The 80/20 rule in data (and why it doesn't have to be that way)
https://blog.aula.education/the-80-20-rule-in-data-and-why-it-doesnt-have-to-be-that-way-7659f8456d8f, Kelly Burdine
In just 3 months, my mighty data team of one was able to:
- Stand up a data warehouse in Snowflake with separate databases for raw data and production data including the automation of branch schemas for testing
- Create 50+ separate ingestion pipelines using Stitch and Fivetran
- Implement dbt and created 600+ models, 2000+ tests, and 50+ snapshots
- Implement Metabase using AWS ECS and Docker
I use a combination of Fivetran and Stitch to load all of our source data into Snowflake. Although I would prefer to have one load tool, neither option came with connector options for all of our sources. With that being said, both are really easy to set up and maintain (hit me up if you ever want to discuss the differences).
I load all of the data into “raw” databases based on the loader.

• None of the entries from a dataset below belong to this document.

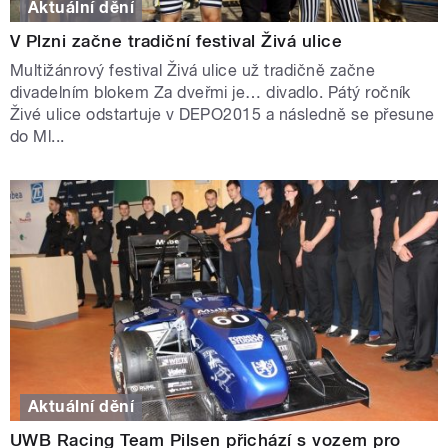
Aktuální dění
V Plzni začne tradiční festival Živá ulice
Multižánrový festival Živá ulice už tradičně začne
divadelním blokem Za dveřmi je… divadlo. Pátý ročník
Živé ulice odstartuje v DEPO2015 a následně se přesune
do Ml...
Aktuální dění
UWB Racing Team Pilsen přichází s vozem pro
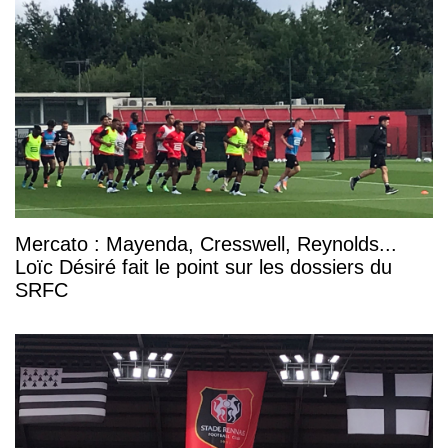
Mercato : Mayenda, Cresswell, Reynolds...
Loïc Désiré fait le point sur les dossiers du
SRFC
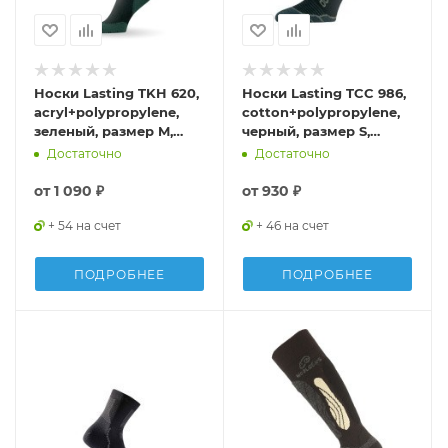
Носки Lasting TKH 620,
Носки Lasting TCC 986,
acryl+polypropylene,
cotton+polypropylene,
зеленый, размер M,
черный, размер S,
TKH620-M
TCC986S
Достаточно
Достаточно
от
1 090 ₽
от
930 ₽
+ 54 на счет
+ 46 на счет
ПОДРОБНЕЕ
ПОДРОБНЕЕ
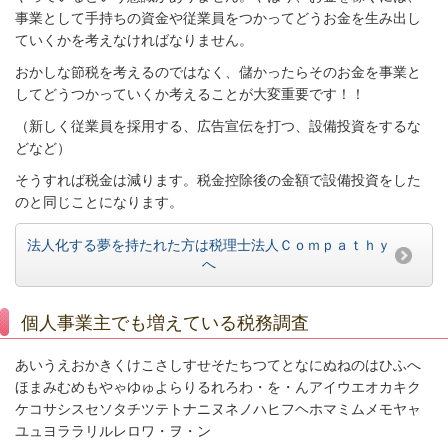
事業として手持ちの資金や従業員をつかってどうお金を生み出し
ていくかを考えなければなりません。
おかしな節税を考えるのではなく、儲かったらそのお金を事業と
してどうつかっていくか考えることが大変重要です！！
（新しく従業員を採用する、広告宣伝を打つ、設備投資をするな
どなど）
そうすれば税金は減ります。税金控除後の金額で設備投資をした
のと同じことになります。
法人化する夢を持たれた方は税理士法人Ｃｏｍｐａｔｈｙ
へ
個人事業主でも増えている税務調査
あいうえおかきくけこさしすせそたちつてとなにぬねのはひふへ
ほまみむめもやゃゆゅよらりるれろわ・を・んアイウエオカキク
ケコサシスセソタチツテトナニヌネノハヒフヘホマミムメモヤャ
ユュヨララリルレロワ・ヲ・ン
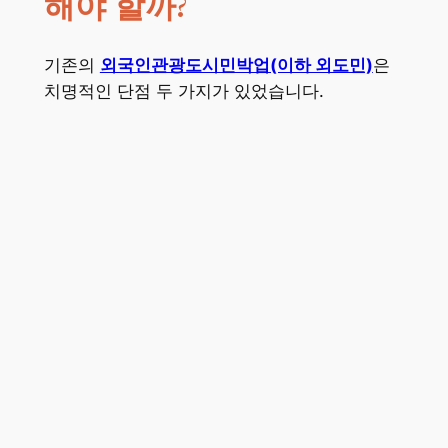
해야 할까?
기존의
외국인관광도시민박업(이하 외도민)
은
치명적인 단점 두 가지가 있었습니다.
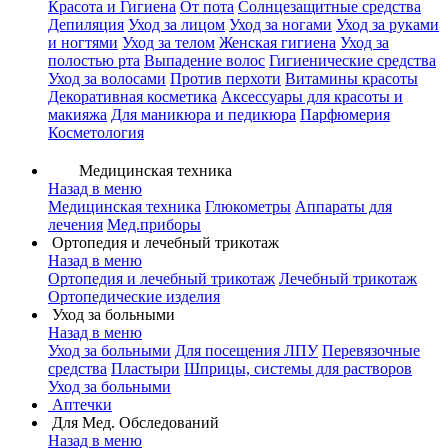
Красота и Гигиена
От пота
Солнцезащитные средства
Депиляция
Уход за лицом
Уход за ногами
Уход за руками
и ногтями
Уход за телом
Женская гигиена
Уход за
полостью рта
Выпадение волос
Гигиенические средства
Уход за волосами
Против перхоти
Витамины красоты
Декоративная косметика
Аксессуары для красоты и
макияжа
Для маникюра и педикюра
Парфюмерия
Косметология
Медицинская техника
Назад в меню
Медицинская техника
Глюкометры
Аппараты для
лечения
Мед.приборы
Ортопедия и лечебный трикотаж
Назад в меню
Ортопедия и лечебный трикотаж
Лечебный трикотаж
Ортопедические изделия
Уход за больными
Назад в меню
Уход за больными
Для посещения ЛПУ
Перевязочные
средства
Пластыри
Шприцы, системы для растворов
Уход за больными
Аптечки
Для Мед. Обследований
Назад в меню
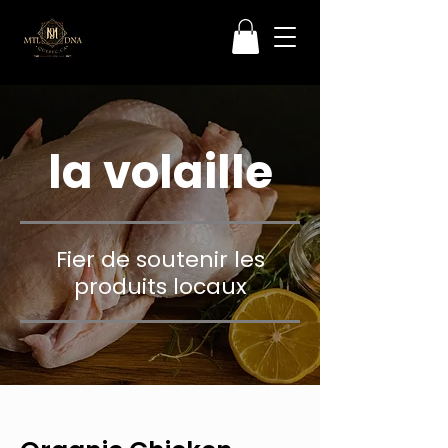
la volaille
Fier de soutenir les
produits locaux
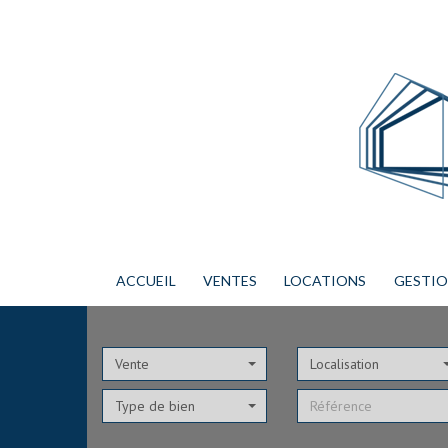
ACCUEIL
VENTES
LOCATIONS
GESTI
Vente
Localisation
Type de bien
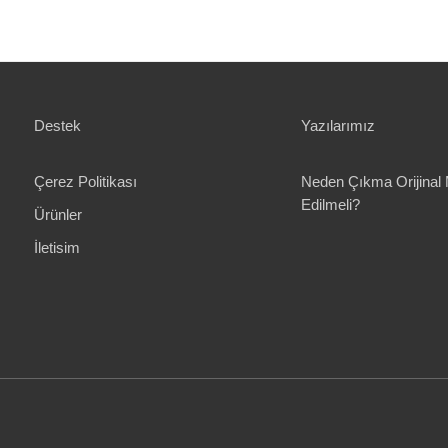
Destek
Yazılarımız
Çerez Politikası
Neden Çıkma Orijinal 
Edilmeli?
Ürünler
İletisim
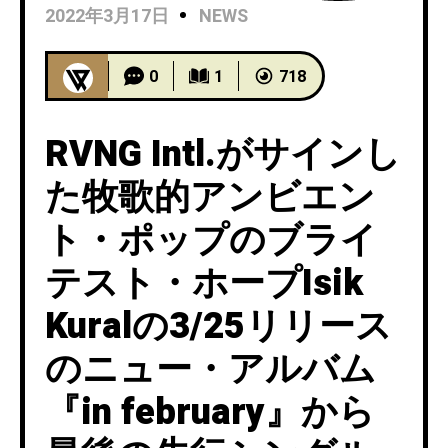
2022年3月17日
NEWS
0
1
718
RVNG Intl.がサインし
た牧歌的アンビエン
ト・ポップのブライ
テスト・ホープIsik
Kuralの3/25リリース
のニュー・アルバム
『in february』から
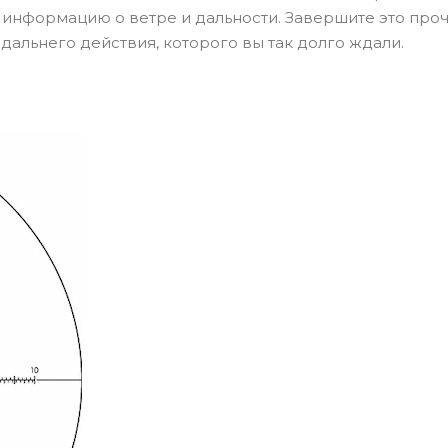
 информацию о ветре и дальности. Завершите это про
дальнего действия, которого вы так долго ждали.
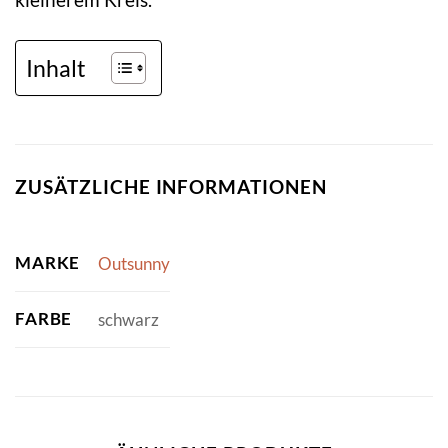
Inhalt
ZUSÄTZLICHE INFORMATIONEN
MARKE
Outsunny
FARBE
schwarz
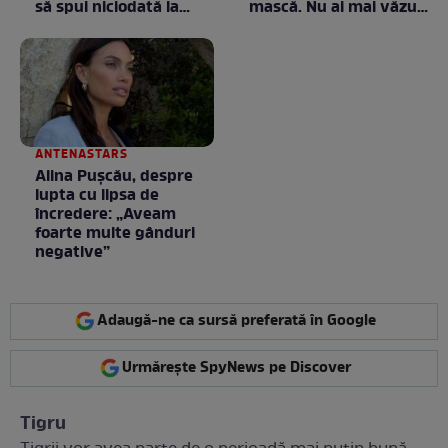
să spui niciodată la
mască. Nu ai mai văzut
negociere
la nimeni așa ceva:
Fără cuvinte / VIDEO
ANTENASTARS
Alina Pușcău, despre
lupta cu lipsa de
încredere: „Aveam
foarte multe gânduri
negative”
Adaugă-ne ca sursă preferată în Google
Urmărește SpyNews pe Discover
Tigru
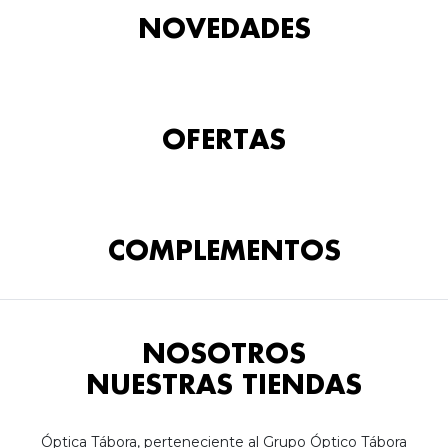
NOVEDADES
OFERTAS
COMPLEMENTOS
NOSOTROS
NUESTRAS TIENDAS
Óptica Tábora, perteneciente al Grupo Óptico Tábora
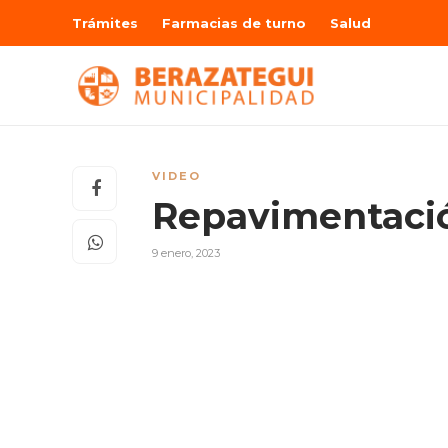
Trámites
Farmacias de turno
Salud
VIDEO
Repavimentació
9 enero, 2023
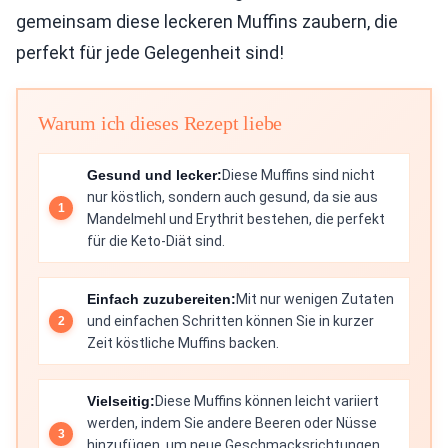
gemeinsam diese leckeren Muffins zaubern, die
perfekt für jede Gelegenheit sind!
Warum ich dieses Rezept liebe
Gesund und lecker:
Diese Muffins sind nicht
nur köstlich, sondern auch gesund, da sie aus
Mandelmehl und Erythrit bestehen, die perfekt
für die Keto-Diät sind.
Einfach zuzubereiten:
Mit nur wenigen Zutaten
und einfachen Schritten können Sie in kurzer
Zeit köstliche Muffins backen.
Vielseitig:
Diese Muffins können leicht variiert
werden, indem Sie andere Beeren oder Nüsse
hinzufügen, um neue Geschmacksrichtungen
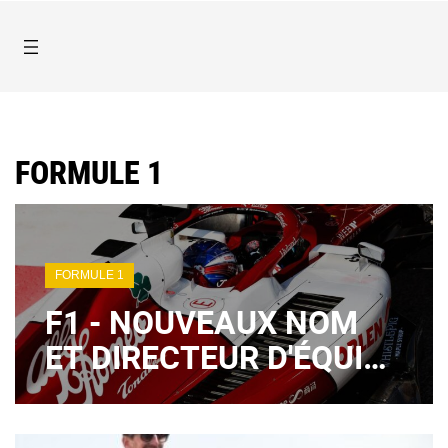
FORMULE 1
FORMULE 1
F1 - NOUVEAUX NOM
ET DIRECTEUR D'ÉQUIPE
POUR ALFA ROMEO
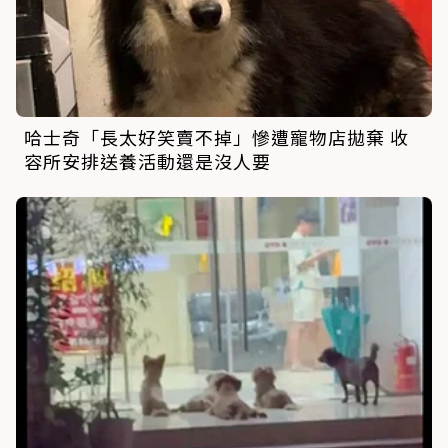
哈士奇「長太好笑賣不掉」慘遭寵物店拋棄 收
容所安排送養活動還是沒人要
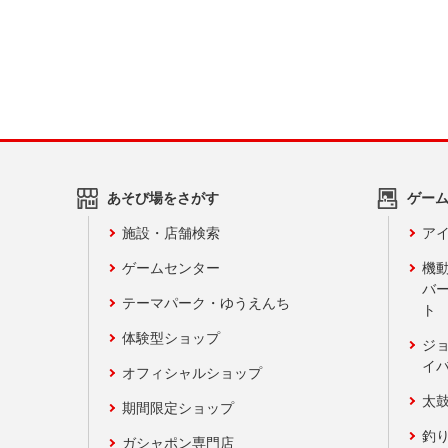
あそび場をさがす
ゲー
施設・店舗検索
アイ
ゲームセンター
機
バ
テーマパーク・ゆうえんち
ト
体験型ショップ
ジ
イ
オフィシャルショップ
太
期間限定ショップ
釣
ガシャポン専門店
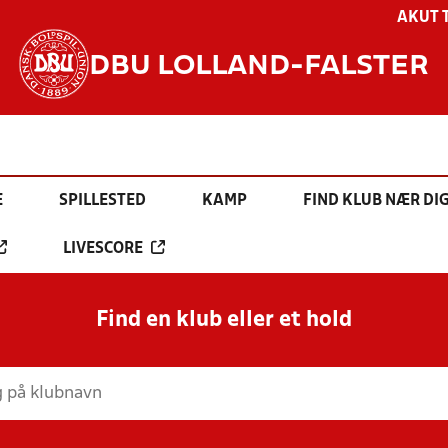
AKUT 
DBU LOLLAND-FALSTER
E
SPILLESTED
KAMP
FIND KLUB NÆR DI
LIVESCORE
Find en klub eller et hold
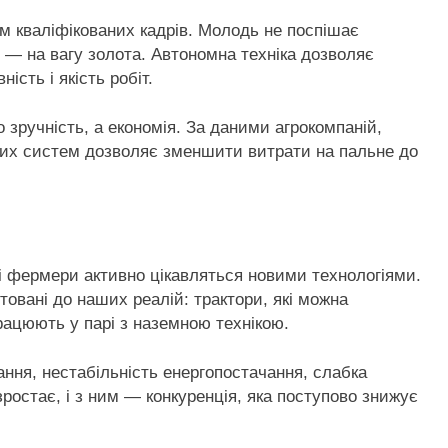
м кваліфікованих кадрів. Молодь не поспішає
и — на вагу золота. Автономна техніка дозволяє
сть і якість робіт.
 зручність, а економія. За даними агрокомпаній,
них систем дозволяє зменшити витрати на пальне до
кі фермери активно цікавляться новими технологіями.
товані до наших реалій: трактори, які можна
рацюють у парі з наземною технікою.
ання, нестабільність енергопостачання, слабка
зростає, і з ним — конкуренція, яка поступово знижує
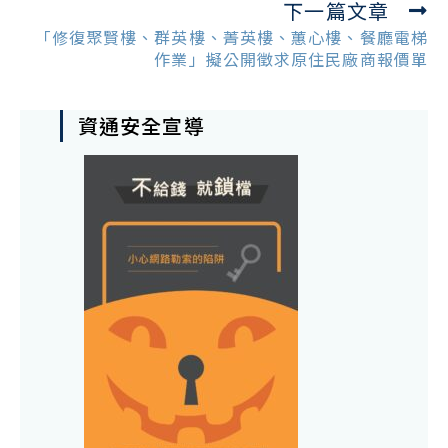
下一篇文章
「修復聚賢樓、群英樓、菁英樓、蕙心樓、餐廳電梯
作業」擬公開徵求原住民廠商報價單
資通安全宣導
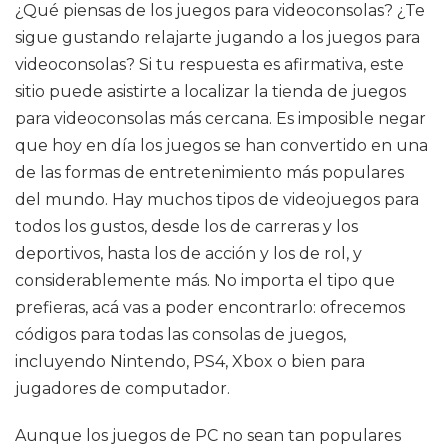
¿Qué piensas de los juegos para videoconsolas? ¿Te
sigue gustando relajarte jugando a los juegos para
videoconsolas? Si tu respuesta es afirmativa, este
sitio puede asistirte a localizar la tienda de juegos
para videoconsolas más cercana. Es imposible negar
que hoy en día los juegos se han convertido en una
de las formas de entretenimiento más populares
del mundo. Hay muchos tipos de videojuegos para
todos los gustos, desde los de carreras y los
deportivos, hasta los de acción y los de rol, y
considerablemente más. No importa el tipo que
prefieras, acá vas a poder encontrarlo: ofrecemos
códigos para todas las consolas de juegos,
incluyendo Nintendo, PS4, Xbox o bien para
jugadores de computador.
Aunque los juegos de PC no sean tan populares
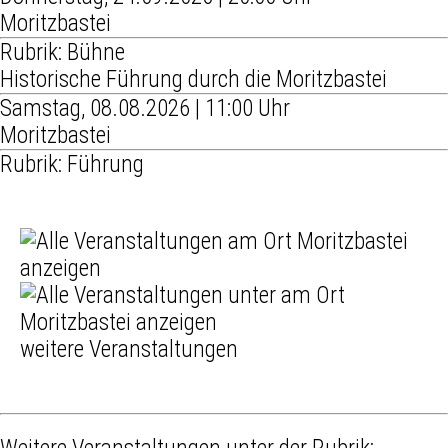
Moritzbastei
Rubrik: Bühne
Historische Führung durch die Moritzbastei
Samstag, 08.08.2026 | 11:00 Uhr
Moritzbastei
Rubrik: Führung
weitere Veranstaltungen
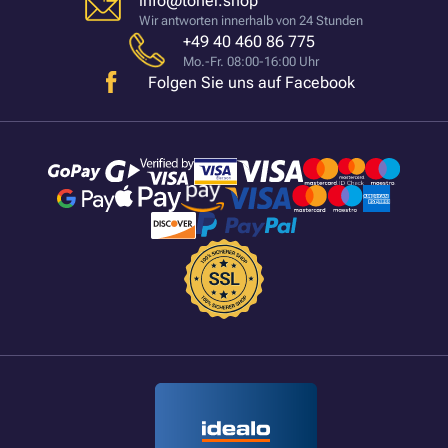
info@toner.shop
Wir antworten innerhalb von 24 Stunden
+49 40 460 86 775
Mo.-Fr. 08:00-16:00 Uhr
Folgen Sie uns auf Facebook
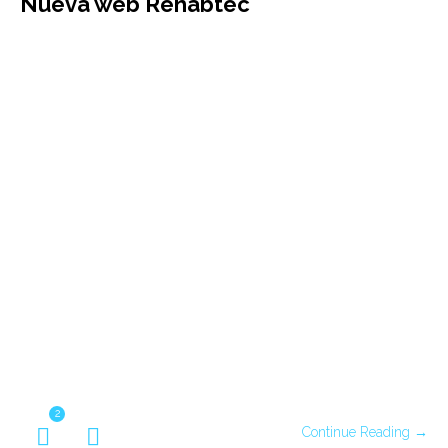
Nueva web Rehabtec
2
Continue Reading →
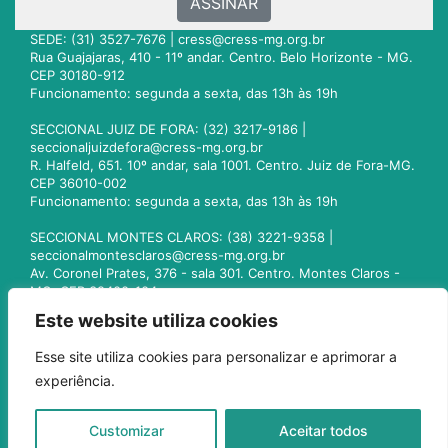
ASSINAR
SEDE: (31) 3527-7676 |
cress@cress-mg.org.br
Rua Guajajaras, 410 - 11º andar. Centro. Belo Horizonte - MG.
CEP 30180-912
Funcionamento: segunda a sexta, das 13h às 19h
SECCIONAL JUIZ DE FORA: (32) 3217-9186 |
seccionaljuizdefora@cress-mg.org.br
R. Halfeld, 651. 10º andar, sala 1001. Centro. Juiz de Fora-MG.
CEP 36010-002
Funcionamento: segunda a sexta, das 13h às 19h
SECCIONAL MONTES CLAROS: (38) 3221-9358 |
seccionalmontesclaros@cress-mg.org.br
Av. Coronel Prates, 376 - sala 301. Centro. Montes Claros -
MG. CEP 39400-104
Funcionamento: segunda a sexta, das 13h às 19h
Este website utiliza cookies
SECCIONAL UBERLÂNDIA: (34) 3236-3024 |
Esse site utiliza cookies para personalizar e aprimorar a
seccionaluberlandia@cress-mg.org.br
experiência.
Av. Afonso Pena, 547 - sala 101. Uberlândia - MG. CEP
38400-128
Funcionamento: segunda a sexta, das 13h às 19h
Customizar
Aceitar todos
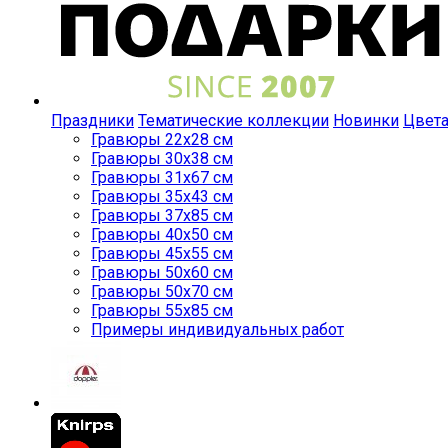
Праздники
Тематические коллекции
Новинки
Цвет
Гравюры 22x28 см
Гравюры 30x38 см
Гравюры 31x67 см
Гравюры 35x43 см
Гравюры 37x85 см
Гравюры 40x50 см
Гравюры 45x55 см
Гравюры 50x60 см
Гравюры 50x70 см
Гравюры 55x85 см
Примеры индивидуальных работ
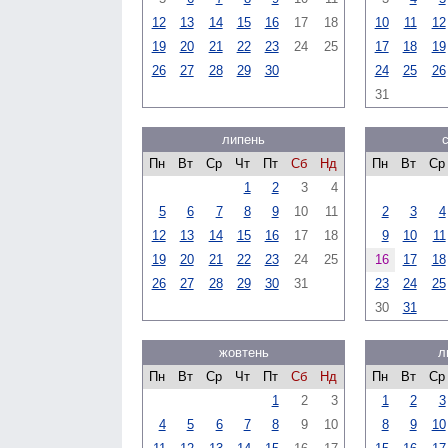
12
13
14
15
16
17
18
10
11
12
19
20
21
22
23
24
25
17
18
19
26
27
28
29
30
24
25
26
31
липень
Пн
Вт
Ср
Чт
Пт
Сб
Нд
Пн
Вт
Ср
1
2
3
4
5
6
7
8
9
10
11
2
3
4
12
13
14
15
16
17
18
9
10
11
19
20
21
22
23
24
25
16
17
18
26
27
28
29
30
31
23
24
25
30
31
жовтень
л
Пн
Вт
Ср
Чт
Пт
Сб
Нд
Пн
Вт
Ср
1
2
3
1
2
3
4
5
6
7
8
9
10
8
9
10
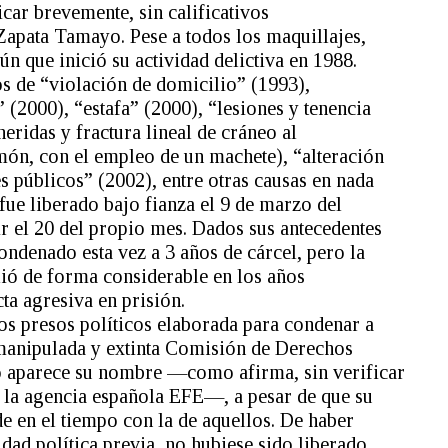
car brevemente, sin calificativos
 Zapata Tamayo. Pese a todos los maquillajes,
ún que inició su actividad delictiva en 1988.
os de “violación de domicilio” (1993),
(2000), “estafa” (2000), “lesiones y tenencia
eridas y fractura lineal de cráneo al
ón, con el empleo de un machete), “alteración
s públicos” (2002), entre otras causas en nada
 fue liberado bajo fianza el 9 de marzo del
ir el 20 del propio mes. Dados sus antecedentes
ondenado esta vez a 3 años de cárcel, pero la
lió de forma considerable en los años
ta agresiva en prisión.
dos presos políticos elaborada para condenar a
manipulada y extinta Comisión de Derechos
aparece su nombre —como afirma, sin verificar
, la agencia española EFE—, a pesar de que su
e en el tiempo con la de aquellos. De haber
idad política previa, no hubiese sido liberado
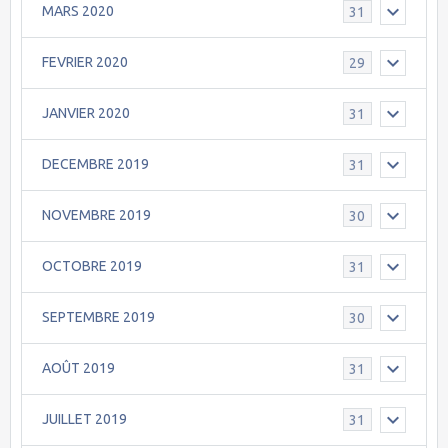
MARS 2020
31
FEVRIER 2020
29
JANVIER 2020
31
DECEMBRE 2019
31
NOVEMBRE 2019
30
OCTOBRE 2019
31
SEPTEMBRE 2019
30
AOÛT 2019
31
JUILLET 2019
31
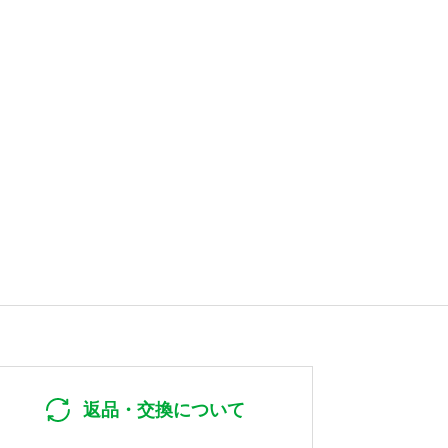
返品・交換について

Then I use dbt to clean and transform the data and dump it into a production ready database. From there we use Metabase, a very lightweight point-and-click BI tool, to visualize and analyze our data. In addition, we can easily connect to the production analytics database from a Jupyter Notebook for more advanced analytics.
The cost? It varies between $1500-$2000 per month (note: I don’t have petabytes of data at this point).